• _Try it_: Within the records, which lines hold the string "yozilishi"? Report each one by copying it.

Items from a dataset
..........

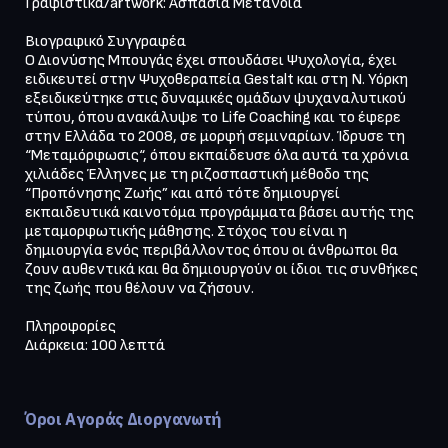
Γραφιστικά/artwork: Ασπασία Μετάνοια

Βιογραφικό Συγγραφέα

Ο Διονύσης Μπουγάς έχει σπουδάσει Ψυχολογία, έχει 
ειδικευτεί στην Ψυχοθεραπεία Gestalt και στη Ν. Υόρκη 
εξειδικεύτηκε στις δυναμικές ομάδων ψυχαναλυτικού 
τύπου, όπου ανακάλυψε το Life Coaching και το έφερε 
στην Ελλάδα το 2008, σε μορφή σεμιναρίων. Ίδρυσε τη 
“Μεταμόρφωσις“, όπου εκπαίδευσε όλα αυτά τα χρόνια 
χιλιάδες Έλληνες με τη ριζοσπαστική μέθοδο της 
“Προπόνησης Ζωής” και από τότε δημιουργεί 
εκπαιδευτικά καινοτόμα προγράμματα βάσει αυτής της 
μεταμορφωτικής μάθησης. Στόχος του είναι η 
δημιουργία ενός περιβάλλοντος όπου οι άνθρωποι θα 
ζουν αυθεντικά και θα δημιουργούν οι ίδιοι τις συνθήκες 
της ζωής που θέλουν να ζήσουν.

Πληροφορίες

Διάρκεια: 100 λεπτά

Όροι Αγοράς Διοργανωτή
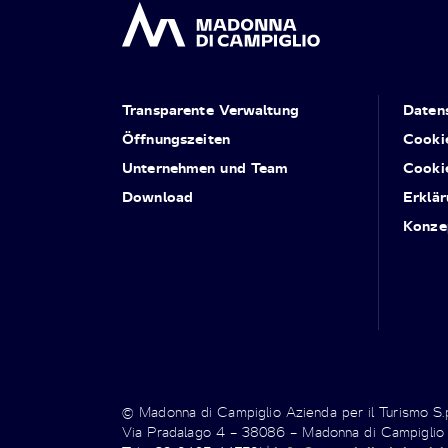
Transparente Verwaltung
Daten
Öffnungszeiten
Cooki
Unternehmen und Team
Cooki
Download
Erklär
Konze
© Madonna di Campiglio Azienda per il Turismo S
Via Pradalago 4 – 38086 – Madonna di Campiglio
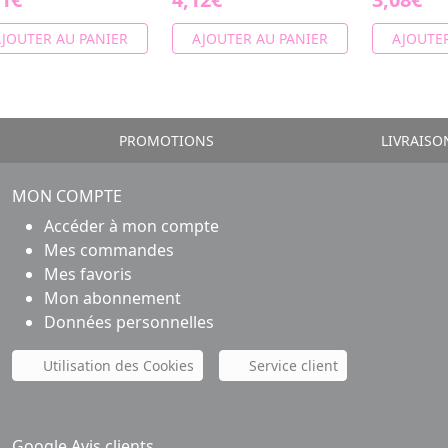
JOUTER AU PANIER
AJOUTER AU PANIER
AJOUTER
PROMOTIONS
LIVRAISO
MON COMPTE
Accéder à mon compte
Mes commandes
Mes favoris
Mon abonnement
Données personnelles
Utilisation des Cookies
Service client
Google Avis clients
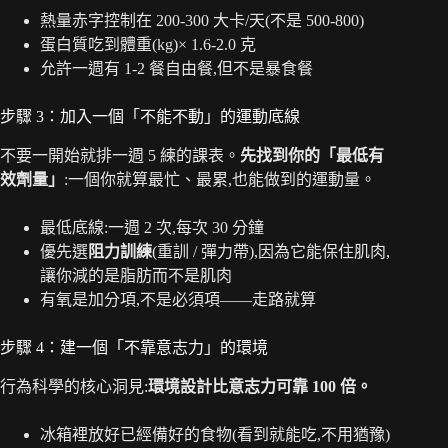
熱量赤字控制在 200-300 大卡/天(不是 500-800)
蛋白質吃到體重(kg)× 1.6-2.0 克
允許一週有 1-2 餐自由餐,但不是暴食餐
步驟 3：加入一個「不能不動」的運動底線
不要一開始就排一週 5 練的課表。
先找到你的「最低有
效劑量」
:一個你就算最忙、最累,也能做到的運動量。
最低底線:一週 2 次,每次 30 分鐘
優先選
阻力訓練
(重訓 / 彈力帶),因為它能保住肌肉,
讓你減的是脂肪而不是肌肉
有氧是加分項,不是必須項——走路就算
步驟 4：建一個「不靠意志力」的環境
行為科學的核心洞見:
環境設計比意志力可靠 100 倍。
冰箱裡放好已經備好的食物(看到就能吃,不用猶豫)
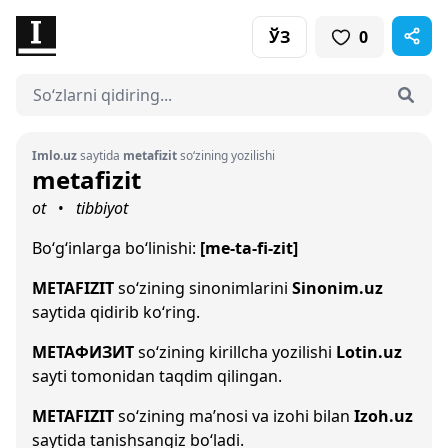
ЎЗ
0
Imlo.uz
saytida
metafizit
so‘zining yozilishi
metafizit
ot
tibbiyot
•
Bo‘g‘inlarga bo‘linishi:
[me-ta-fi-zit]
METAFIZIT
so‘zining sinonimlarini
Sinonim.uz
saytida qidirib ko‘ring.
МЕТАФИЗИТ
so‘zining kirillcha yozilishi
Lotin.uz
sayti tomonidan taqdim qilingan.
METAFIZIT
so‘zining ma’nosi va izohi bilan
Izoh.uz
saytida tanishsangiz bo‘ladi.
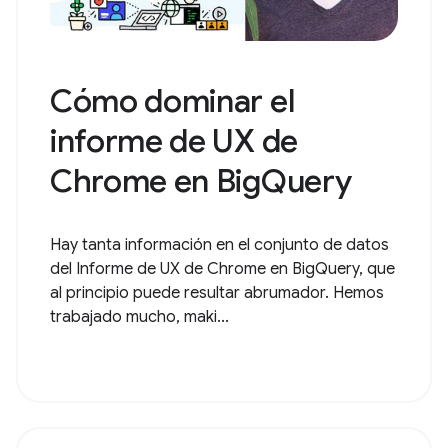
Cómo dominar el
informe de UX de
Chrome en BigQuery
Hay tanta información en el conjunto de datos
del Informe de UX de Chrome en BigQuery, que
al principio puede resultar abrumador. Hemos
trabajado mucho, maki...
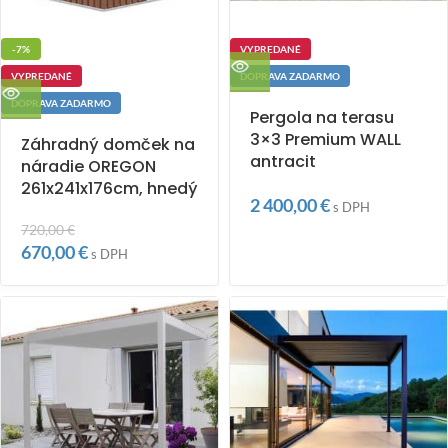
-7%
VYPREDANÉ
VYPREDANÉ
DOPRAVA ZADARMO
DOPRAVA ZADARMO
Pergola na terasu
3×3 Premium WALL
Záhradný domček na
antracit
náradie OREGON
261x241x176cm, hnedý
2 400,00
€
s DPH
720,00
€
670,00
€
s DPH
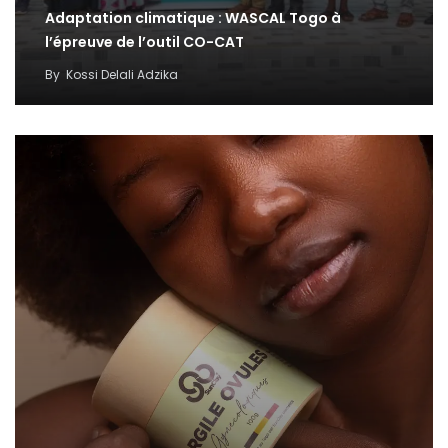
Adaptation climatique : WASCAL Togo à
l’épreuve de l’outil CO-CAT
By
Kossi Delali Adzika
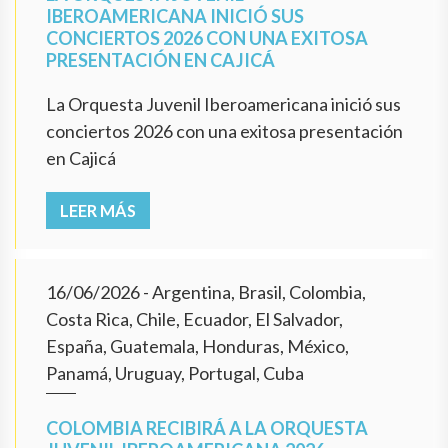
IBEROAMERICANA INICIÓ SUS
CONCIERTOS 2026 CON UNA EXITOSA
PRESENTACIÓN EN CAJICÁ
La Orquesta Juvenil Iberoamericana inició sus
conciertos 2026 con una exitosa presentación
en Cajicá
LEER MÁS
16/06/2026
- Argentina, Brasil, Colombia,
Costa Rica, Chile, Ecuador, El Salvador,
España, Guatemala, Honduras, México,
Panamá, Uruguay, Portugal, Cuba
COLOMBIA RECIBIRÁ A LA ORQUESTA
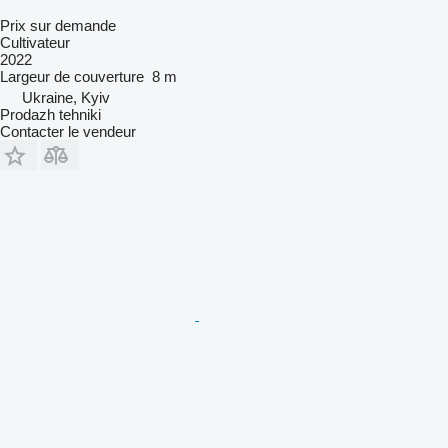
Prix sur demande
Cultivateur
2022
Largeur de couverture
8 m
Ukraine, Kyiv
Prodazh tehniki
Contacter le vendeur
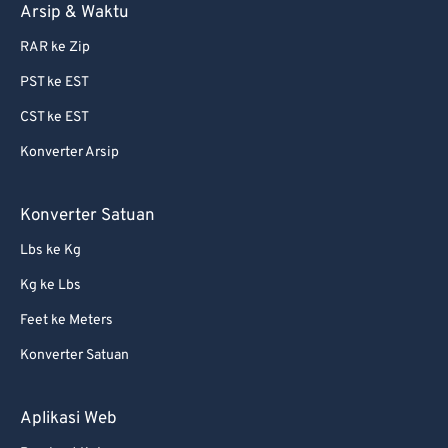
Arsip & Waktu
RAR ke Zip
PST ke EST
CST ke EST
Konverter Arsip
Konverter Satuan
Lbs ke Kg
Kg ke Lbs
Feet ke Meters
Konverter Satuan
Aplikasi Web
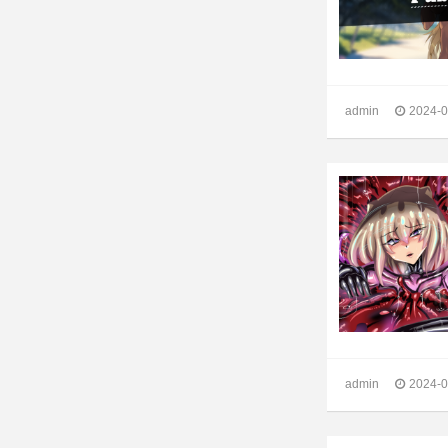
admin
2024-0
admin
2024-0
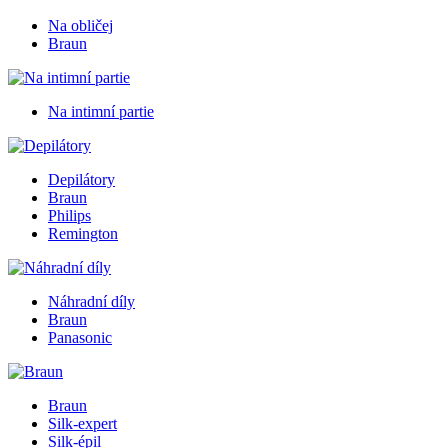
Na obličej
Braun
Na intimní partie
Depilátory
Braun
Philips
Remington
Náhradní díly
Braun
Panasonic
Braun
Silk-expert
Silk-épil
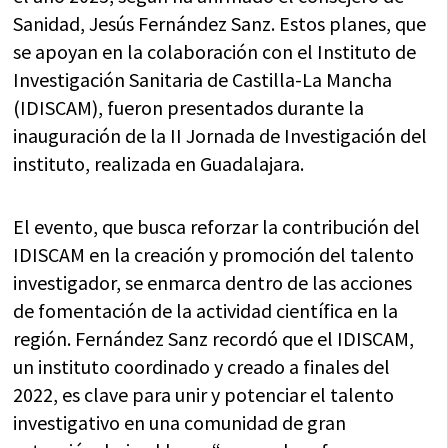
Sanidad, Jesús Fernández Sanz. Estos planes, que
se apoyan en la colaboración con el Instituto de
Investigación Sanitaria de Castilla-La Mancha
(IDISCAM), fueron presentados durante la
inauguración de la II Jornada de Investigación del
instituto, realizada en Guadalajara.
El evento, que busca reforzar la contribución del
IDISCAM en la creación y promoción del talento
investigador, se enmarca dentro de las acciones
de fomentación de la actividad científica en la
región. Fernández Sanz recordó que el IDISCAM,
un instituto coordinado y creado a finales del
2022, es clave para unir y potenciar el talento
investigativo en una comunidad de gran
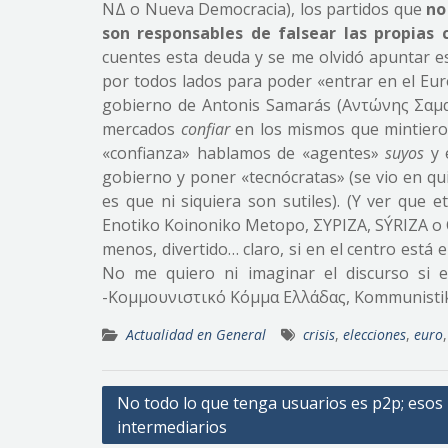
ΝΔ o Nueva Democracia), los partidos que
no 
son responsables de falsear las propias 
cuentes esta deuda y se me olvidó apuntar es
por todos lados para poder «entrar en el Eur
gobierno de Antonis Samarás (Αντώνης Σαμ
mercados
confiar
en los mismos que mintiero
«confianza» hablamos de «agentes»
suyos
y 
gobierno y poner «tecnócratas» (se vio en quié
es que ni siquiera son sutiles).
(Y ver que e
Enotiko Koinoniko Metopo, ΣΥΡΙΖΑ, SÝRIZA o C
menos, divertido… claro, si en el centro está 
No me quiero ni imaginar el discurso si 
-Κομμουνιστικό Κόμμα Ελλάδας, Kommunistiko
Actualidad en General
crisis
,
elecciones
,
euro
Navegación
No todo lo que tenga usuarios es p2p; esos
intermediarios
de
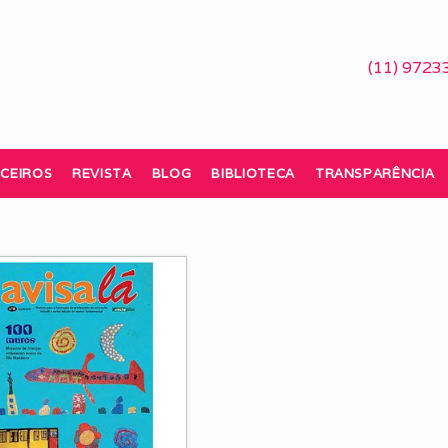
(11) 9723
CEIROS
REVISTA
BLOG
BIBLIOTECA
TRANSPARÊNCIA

..........

• _Written response_:
so‘zining yozilishi
so‘zining kirillcha yozilishi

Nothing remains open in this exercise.